Kuzey Kılıç, baba & oğul Sharp’larla röportaj yaptı.
Derrick Sharp, bir zamanlar Euroleague’in en iyi takım oyuncularından biriydi
BABA & OĞUL
Derrick Sharp, bir zamanlar Euroleague’in en iyi takım oyuncularından biriydi, Maccabi formasıyla şampiyonluk kazanmıştı. Oğlu Emanuel Sharp ise daha şimdiden ciddi bir NBA prospect’i olarak gösterilmeye başlandı… Kuzey Kılıç, baba & oğul Sharp’larla röportaj yaptı.
Nasılsınız?
Emanuel Sharp: Merhaba! Teşekkürler, babamın dediği gibi, çalışmaya devam ediyoruz.
Koronavirüs sürecinde hayatınız nasıl geçiyordu? Şu sıralar neler yapıyorsunuz?
DS: Bir lisenin basketbol takımında baş antrenörlük yapıyordum ayrıca Mart’a kadar aynı lisede fiziksel kondisyon konularında da görev alıyordum. Bildiğin gibi, Mart ayında tamamen karantina başladı. Yani sağlıklı olmamız için evde kalmamız gerekiyordu. Evdeyken oğullarım Emanuel ve Gabriel ile fiziksel gelişime dayalı idmanlar yaptık. Evimize çok yakın bir yerde çöle benzer bir alan var. Orada antrenman yaparak fiziksel güç çıtasını biraz daha arttırdık. Ayrıca zamanımızın birçoğunu VAST spor performans merkezini kullanarak geçirdik. Son birkaç haftadır Emanuel’in transfer olduğu Bishop McLaughlin Katolik Lisesi’nde zaman geçiriyoruz. Ben orada antrenörlük yapıyorum, Emanuel ise bildiğin gibi oyuncu.
ES: Basketbola dair olan kısımları babam söyledi. Yani buna ek olarak spesifik bir şey yapmıyorum. Sanal yollarla aldığımız dersleri bitirip aynı zamanda okulumda da disiplinli, başarılı olmaya çalışıyorum.
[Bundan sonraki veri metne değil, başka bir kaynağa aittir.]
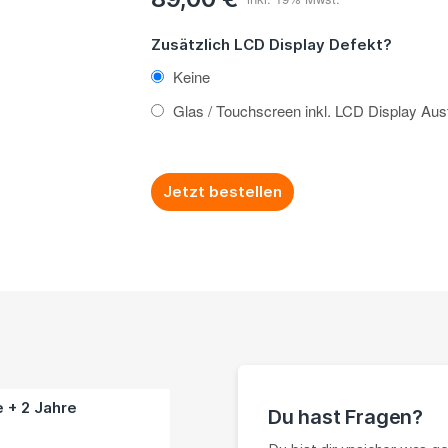
Zusätzlich LCD Display Defekt?
Keine
Glas / Touchscreen inkl. LCD Display Au
Jetzt bestellen
e + 2 Jahre
Du hast Fragen?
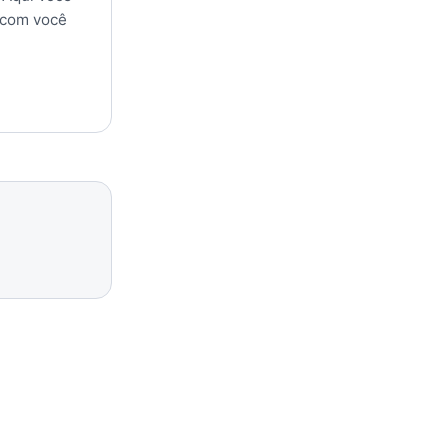
 com você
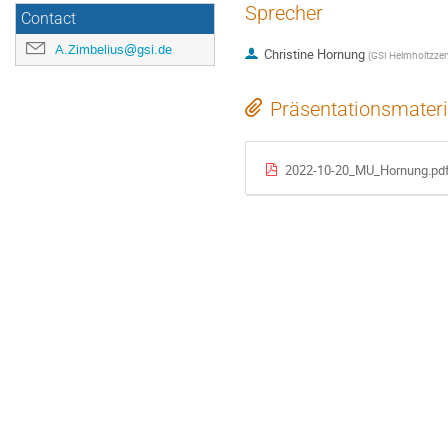
Sprecher
Contact
A.Zimbelius@gsi.de
Christine Hornung
(
GSI Helmholtzze
Präsentationsmateri
2022-10-20_MU_Hornung.pd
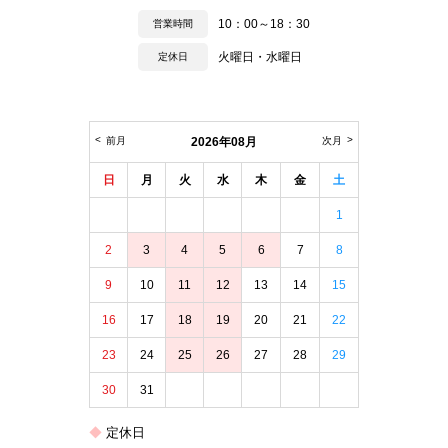
10：00～18：30
営業時間
火曜日・水曜日
定休日
前月
2026年08月
次月
日
月
火
水
木
金
土
1
2
3
4
5
6
7
8
9
10
11
12
13
14
15
16
17
18
19
20
21
22
23
24
25
26
27
28
29
30
31
定休日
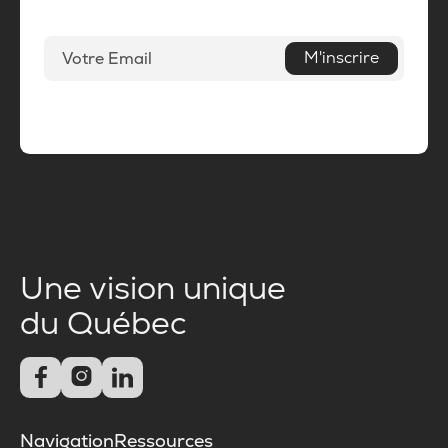
M'inscrire
Une vision unique
du Québec



Navigation
Ressources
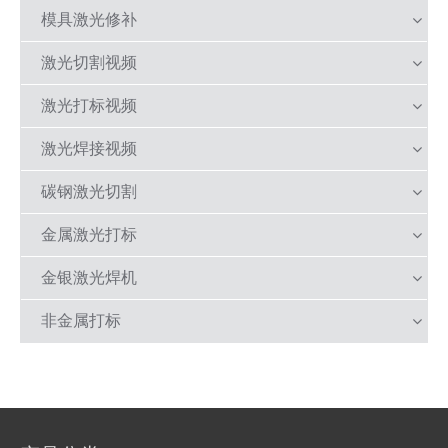
模具激光修补
激光切割视频
激光打标视频
激光焊接视频
碳钢激光切割
金属激光打标
金银激光焊机
非金属打标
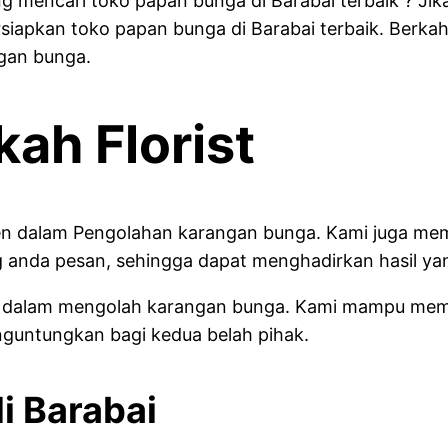
 mencari toko papan bunga di Barabai terbaik ? Jika
siapkan toko papan bunga di Barabai terbaik. Berka
gan bunga.
kah Florist
aten dalam Pengolahan karangan bunga. Kami juga 
anda pesan, sehingga dapat menghadirkan hasil yan
litas dalam mengolah karangan bunga. Kami mampu m
guntungkan bagi kedua belah pihak.
i Barabai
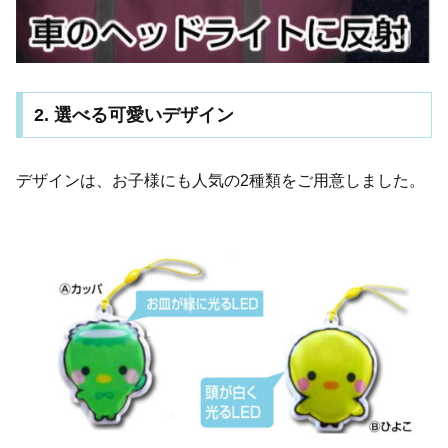
2. 選べる可愛いデザイン
デザインは、お子様にも人気の2種類をご用意しました。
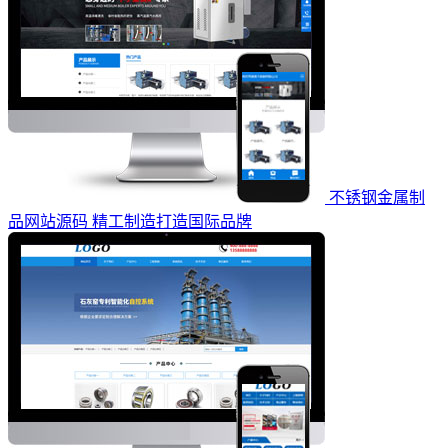
不锈钢金属制
品网站源码 精工制造打造国际品牌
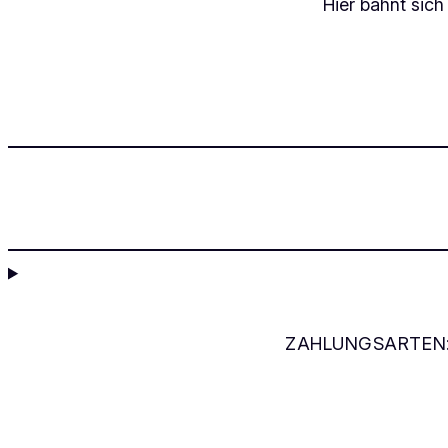
Hier bahnt sich
ZAHLUNGSARTEN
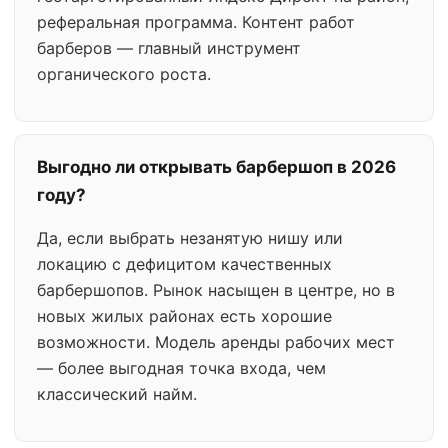
реферальная программа. Контент работ
барберов — главный инструмент
органического роста.
Выгодно ли открывать барбершоп в 2026
году?
Да, если выбрать незанятую нишу или
локацию с дефицитом качественных
барбершопов. Рынок насыщен в центре, но в
новых жилых районах есть хорошие
возможности. Модель аренды рабочих мест
— более выгодная точка входа, чем
классический найм.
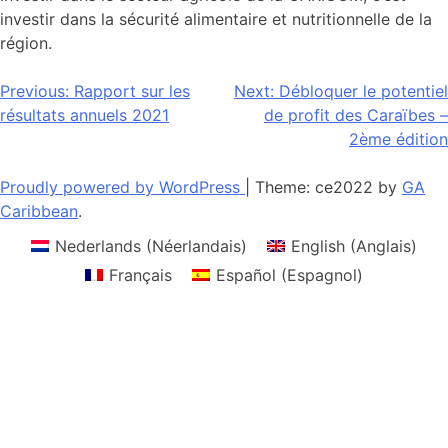
investir dans la sécurité alimentaire et nutritionnelle de la
région.
Navigation
Previous:
Rapport sur les
Next:
Débloquer le potentiel
résultats annuels 2021
de profit des Caraïbes –
de
2ème édition
l’article
Proudly powered by WordPress
|
Theme: ce2022 by
GA
Caribbean
.
Nederlands
(
Néerlandais
)
English
(
Anglais
)
Français
Español
(
Espagnol
)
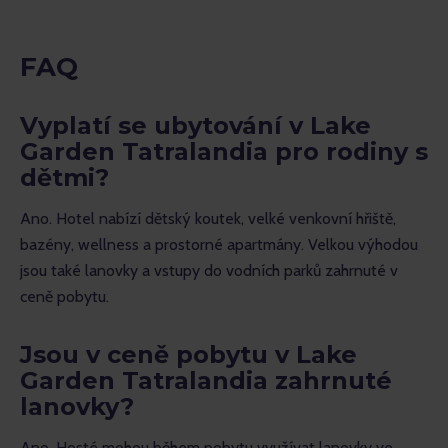
FAQ
Vyplatí se ubytování v Lake
Garden Tatralandia pro rodiny s
dětmi?
Ano. Hotel nabízí dětský koutek, velké venkovní hřiště, 
bazény, wellness a prostorné apartmány. Velkou výhodou 
jsou také lanovky a vstupy do vodních parků zahrnuté v 
ceně pobytu.
Jsou v ceně pobytu v Lake
Garden Tatralandia zahrnuté
lanovky?
Ano. Hosté mohou během pobytu využívat lanovky ve 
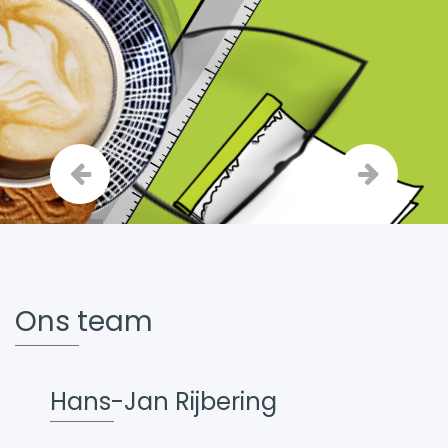
Ons team
Hans-Jan Rijbering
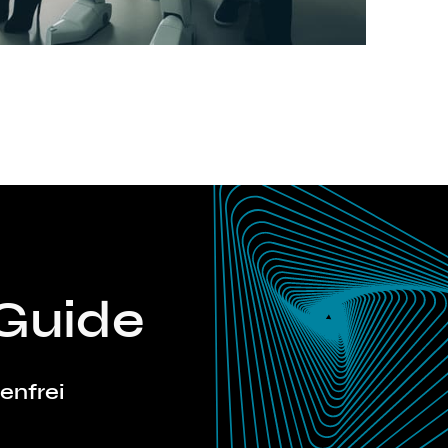
T
Guide
tenfrei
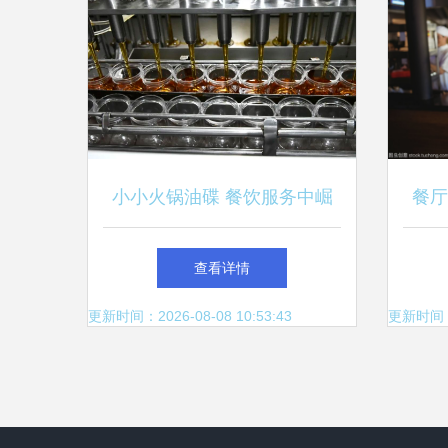
小小火锅油碟 餐饮服务中崛
餐厅
起的“中国销量第一”
查看详情
更新时间：2026-08-08 10:53:43
更新时间：20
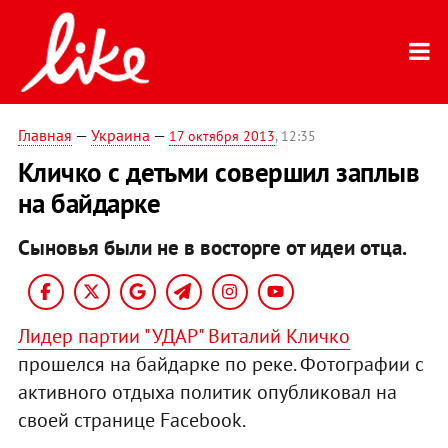
Главная
—
Украина
—
17 октября 2013
, 12:35
Кличко с детьми совершил заплыв
на байдарке
Сыновья были не в восторге от идеи отца.
Лидер партии "УДАР" Виталий Кличко
прошелся на байдарке по реке. Фотографии с
активного отдыха политик опубликовал на
своей странице Facebook.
Basketbol hikâyeleriniz nasıl başladı?
DS: Doğrusunu söylemem gerekirse, ilk başlarda Amerikan Futbolu oyuncusu olmak istiyordum. Fakat bu doğrultuda çalışırken aynı zamanda bahçemizdeki basketbol sahasında tüm zamanımı topu potaya atarak geçiriyordum. Dokuzuncu sınıfa geldiğimde her şey değişti; zira o dönemde Dr. J (Julius Erving), George Gervin, Magic Johnson ve Larry Bird gibi isimlerin oyuna olan tutkularını görüyordum. Ayrıca, evet, Michael Jordan da bana bir ilham kaynağı olmuştu.
ES: Bu söyleyeceğim gerçekten de doğru, bebekliğimden beri basketbol oynuyorum. Babam İsrail’de oynarken doğdum ve o dönemden beri basketbolla iç içeyim. Yedi yaşımdayken 10-11 yaşındaki çocukların oynadığı basketbol liginde forma giymeye başladım. Açıkçası o günden beri bu spora aşığım. Hayatımın tamamını bu sporda geçireceğim.
Aile geçmişleriniz nasıl?
ES: Eh, biliyorsun, şu anda da konuştuğun gibi babam profesyonel bir basketbol oyuncusu. Annem ise Kanada’daki Toronto Üniversitesi’nde basketbol oynadı ve oradan mezun olduktan birkaç yıl sonra Hall of Fame listesine girdi. Sonrasında babamla tanışacağı yer olan İsrail’e taşındı…
DS: Sadece annem ve abimle büyüdüm. Birbirimize sıkıca bağlıydık o dönemler. Ayrıca şunu söylemek istiyorum, ananem ve dedemin o dönemlerde hayatlarımıza yaptıkları katkılar mükemmeldi. Hepsine teşekkür ederim.
Şimdi biraz daha ayrı ayrı sorulara geçeceğim. Bay Derrick Sharp, önce sizinle başlayalım. Florida’da doğdunuz fakat 1993 ile 2013 yılları arasında İsrail’de kaldınız. Bu hikâye nasıl gelişti acaba?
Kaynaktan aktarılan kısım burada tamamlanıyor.